FRANKFURT (Reuters) – A government-appointed commission recommended on Saturday that Germany shut its coal-fired power plants by 2038 at the latest and proposed at least 40 billion euros ($45.7 billion) in aid for the affected regions.

FILE PHOTO: Smoke rises from the coal power plant in Jaenschwalde, Germany February 3, 2018. REUTERS/Hannibal Hanschke

Germany depends on coal, which produces high levels of CO2 and other greenhouse gases, for 38 percent of its power needs.

Below are details of utilities and their coal plants:


RWE produces most of its electricity from brown coal, also called lignite. In Germany, it has lignite-powered plants with 10.3 gigawatts (GW) capacity and 3 GW of hard coal plants.
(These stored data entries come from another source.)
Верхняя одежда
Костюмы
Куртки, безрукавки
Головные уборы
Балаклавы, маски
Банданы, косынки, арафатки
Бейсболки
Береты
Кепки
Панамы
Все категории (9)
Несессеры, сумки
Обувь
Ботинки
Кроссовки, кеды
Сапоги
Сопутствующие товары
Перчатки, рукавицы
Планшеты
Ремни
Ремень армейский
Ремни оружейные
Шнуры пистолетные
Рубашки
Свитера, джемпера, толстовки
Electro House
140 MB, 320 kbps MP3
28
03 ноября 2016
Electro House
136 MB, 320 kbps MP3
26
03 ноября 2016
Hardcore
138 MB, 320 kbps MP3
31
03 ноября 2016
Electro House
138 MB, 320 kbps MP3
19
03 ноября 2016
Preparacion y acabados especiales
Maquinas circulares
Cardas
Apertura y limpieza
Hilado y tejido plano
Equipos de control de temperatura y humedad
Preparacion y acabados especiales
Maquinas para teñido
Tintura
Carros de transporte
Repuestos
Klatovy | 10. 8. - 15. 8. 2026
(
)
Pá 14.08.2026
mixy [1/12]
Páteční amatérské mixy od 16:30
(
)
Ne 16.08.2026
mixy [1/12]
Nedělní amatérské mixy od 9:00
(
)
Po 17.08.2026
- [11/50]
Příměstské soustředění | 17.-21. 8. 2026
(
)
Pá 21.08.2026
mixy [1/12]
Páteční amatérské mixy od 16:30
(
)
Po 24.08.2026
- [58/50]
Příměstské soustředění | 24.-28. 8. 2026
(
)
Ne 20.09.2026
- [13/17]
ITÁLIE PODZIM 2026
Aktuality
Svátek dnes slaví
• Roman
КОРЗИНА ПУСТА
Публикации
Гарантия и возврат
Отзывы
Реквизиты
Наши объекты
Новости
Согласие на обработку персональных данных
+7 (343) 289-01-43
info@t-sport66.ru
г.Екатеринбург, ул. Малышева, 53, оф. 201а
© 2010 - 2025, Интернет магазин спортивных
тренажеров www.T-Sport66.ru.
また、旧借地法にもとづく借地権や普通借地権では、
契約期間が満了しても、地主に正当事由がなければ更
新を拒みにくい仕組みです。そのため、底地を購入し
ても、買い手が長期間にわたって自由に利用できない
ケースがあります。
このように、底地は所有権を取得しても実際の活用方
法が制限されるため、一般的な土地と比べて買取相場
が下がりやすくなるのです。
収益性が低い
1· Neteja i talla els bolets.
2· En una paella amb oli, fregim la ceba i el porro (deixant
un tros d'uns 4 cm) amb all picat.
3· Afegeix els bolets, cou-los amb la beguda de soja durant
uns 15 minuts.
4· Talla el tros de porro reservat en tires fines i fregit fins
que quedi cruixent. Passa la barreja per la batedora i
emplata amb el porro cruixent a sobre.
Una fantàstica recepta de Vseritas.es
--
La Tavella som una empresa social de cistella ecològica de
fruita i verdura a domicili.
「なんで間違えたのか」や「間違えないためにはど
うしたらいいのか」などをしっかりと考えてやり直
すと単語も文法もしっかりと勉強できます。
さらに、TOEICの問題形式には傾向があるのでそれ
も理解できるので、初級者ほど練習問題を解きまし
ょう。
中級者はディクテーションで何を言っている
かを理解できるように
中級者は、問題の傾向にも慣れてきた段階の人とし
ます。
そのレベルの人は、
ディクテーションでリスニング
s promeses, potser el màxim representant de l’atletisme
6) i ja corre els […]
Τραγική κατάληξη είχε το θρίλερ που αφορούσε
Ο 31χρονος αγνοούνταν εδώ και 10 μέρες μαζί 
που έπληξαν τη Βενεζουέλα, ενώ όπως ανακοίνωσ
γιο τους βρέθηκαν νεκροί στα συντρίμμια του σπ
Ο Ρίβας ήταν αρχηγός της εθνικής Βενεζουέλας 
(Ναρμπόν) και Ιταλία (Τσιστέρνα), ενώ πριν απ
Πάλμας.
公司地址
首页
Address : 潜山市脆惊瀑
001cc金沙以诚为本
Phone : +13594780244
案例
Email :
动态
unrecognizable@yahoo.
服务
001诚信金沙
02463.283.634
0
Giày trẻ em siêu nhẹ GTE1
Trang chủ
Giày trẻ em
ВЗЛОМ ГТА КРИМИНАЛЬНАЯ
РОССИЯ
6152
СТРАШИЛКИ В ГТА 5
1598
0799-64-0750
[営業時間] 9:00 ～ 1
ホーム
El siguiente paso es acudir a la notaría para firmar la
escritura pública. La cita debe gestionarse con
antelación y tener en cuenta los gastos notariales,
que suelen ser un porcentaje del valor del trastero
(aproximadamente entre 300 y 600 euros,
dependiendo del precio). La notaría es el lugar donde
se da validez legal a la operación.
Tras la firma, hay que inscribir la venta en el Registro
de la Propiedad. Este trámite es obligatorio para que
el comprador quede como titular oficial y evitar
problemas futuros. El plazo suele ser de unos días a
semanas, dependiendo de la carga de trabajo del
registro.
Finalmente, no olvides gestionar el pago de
Lignite is mined and burned for power at locations such as Hambach, Garzweiler and Inden.


Uniper operates 3.8 GW of coal-fired capacity out of a total 10.6 GW of its capacity in Germany. Its 1.5 billion euro ($1.7 billion) Datteln 4 coal power plant has yet to start up 10 years after construction began due to protests from environmentalists.


Essen-based Steag has seven coal-fired power plants with 5 GW capacity in western Germany. It retired 2.5 GW in 2017.
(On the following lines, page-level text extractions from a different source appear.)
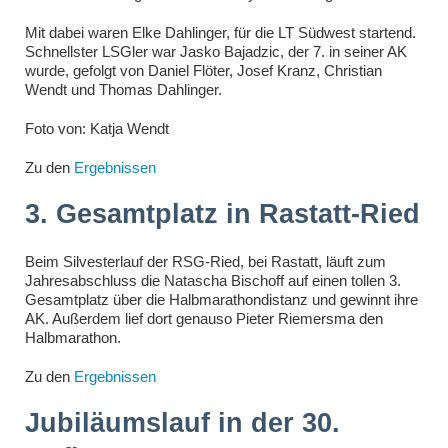
Mit dabei waren Elke Dahlinger, für die LT Südwest startend.
Schnellster LSGler war Jasko Bajadzic, der 7. in seiner AK
wurde, gefolgt von Daniel Flöter, Josef Kranz, Christian
Wendt und Thomas Dahlinger.
Foto von: Katja Wendt
Zu den
Ergebnissen
3. Gesamtplatz in Rastatt-Ried
Beim Silvesterlauf der RSG-Ried, bei Rastatt, läuft zum
Jahresabschluss die Natascha Bischoff auf einen tollen 3.
Gesamtplatz über die Halbmarathondistanz und gewinnt ihre
AK. Außerdem lief dort genauso Pieter Riemersma den
Halbmarathon.
Zu den
Ergebnissen
Jubiläumslauf in der 30.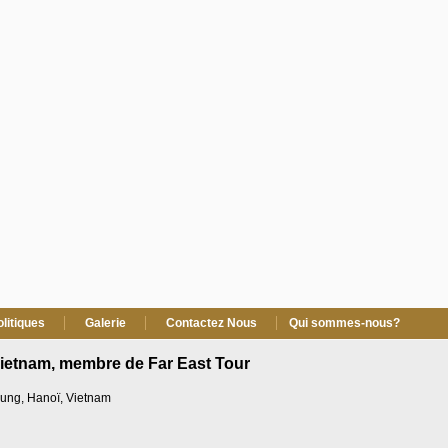
olitiques
Galerie
Contactez Nous
Qui sommes-nous?
Vietnam, membre de Far East Tour
Trung, Hanoï, Vietnam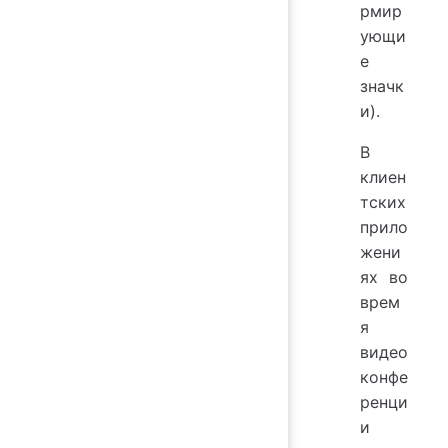
рмир
ующи
е
значк
и).
В
клиен
тских
прило
жени
ях
во
врем
я
видео
конфе
ренци
и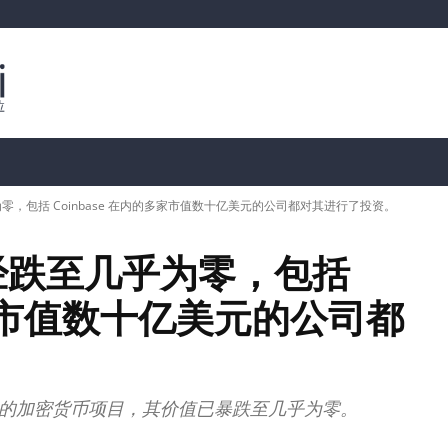
行情分析
加密货币价格
📊 链上数据
Dahası
，包括 Coinbase 在内的多家市值数十亿美元的公司都对其进行了投资。
经跌至几乎为零，包括
的多家市值数十亿美元的公司都
头公司投资的加密货币项目，其价值已暴跌至几乎为零。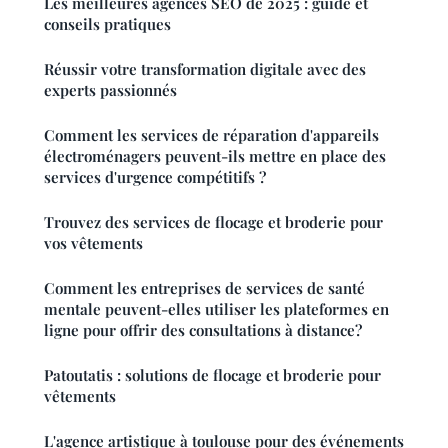
Les meilleures agences SEO de 2025 : guide et
conseils pratiques
Réussir votre transformation digitale avec des
experts passionnés
Comment les services de réparation d'appareils
électroménagers peuvent-ils mettre en place des
services d'urgence compétitifs ?
Trouvez des services de flocage et broderie pour
vos vêtements
Comment les entreprises de services de santé
mentale peuvent-elles utiliser les plateformes en
ligne pour offrir des consultations à distance?
Patoutatis : solutions de flocage et broderie pour
vêtements
L'agence artistique à toulouse pour des événements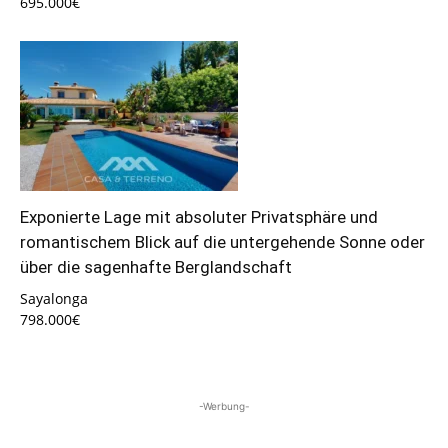
695.000€
Exponierte Lage mit absoluter Privatsphäre und
romantischem Blick auf die untergehende Sonne oder
über die sagenhafte Berglandschaft
Sayalonga
798.000€
-Werbung-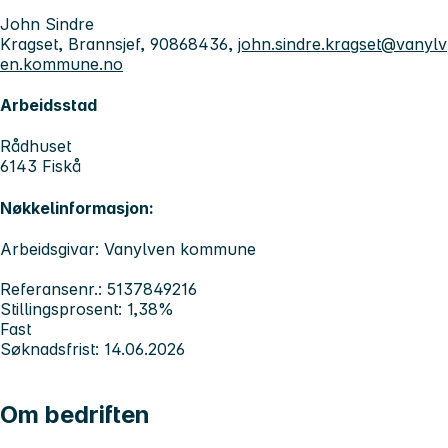
John Sindre
Kragset, Brannsjef, 90868436,
john.sindre.kragset@vanylv
en.kommune.no
Arbeidsstad
Rådhuset
6143 Fiskå
Nøkkelinformasjon:
Arbeidsgivar: Vanylven kommune
Referansenr.: 5137849216
Stillingsprosent: 1,38%
Fast
Søknadsfrist: 14.06.2026
Om bedriften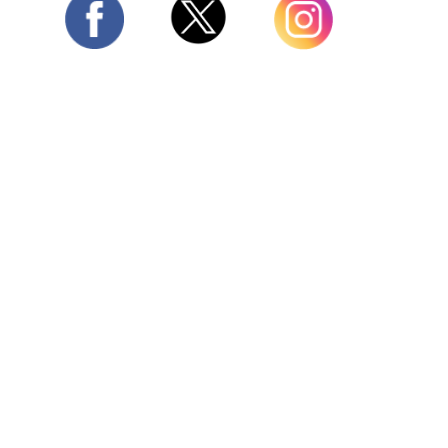
Twitter
Facebook
Instagram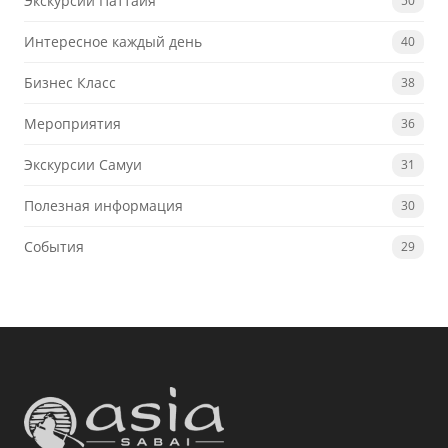
Экскурсии Паттайя
50
Интересное каждый день
40
Бизнес Класс
38
Мероприятия
36
Экскурсии Самуи
31
Полезная информация
30
События
29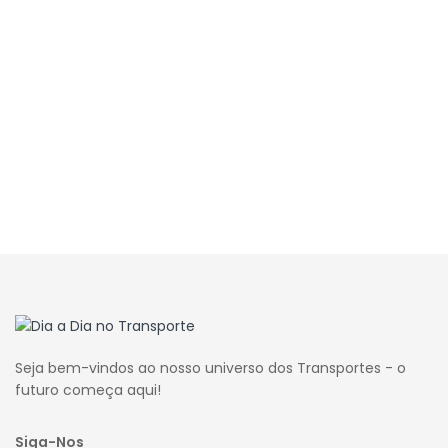
Seja bem-vindos ao nosso universo dos Transportes - o
futuro começa aqui!
Siga-Nos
After an early focus on moving to renewable energy, southwestern utility EnBW has 4.2 GW of coal generation capacity left, out of a total portfolio of 13 GW.


The German arm of Sweden’s Vattenfall sold its eastern German mining and power station operations to a Czech consortium led by EPH and finance investor PPF. It still runs a 3 billion euro coal power station in Hamburg Moorburg that started up in 2015 after years of delay.


LEAG operates the former Vattenfall brown coal-fired plants with 8 GW of capacity in the Lusatia region, employing 8,000 people in mining and power plants.


E.ON has almost no coal-burning capacity, having turned its focus to customer services and renewable energy.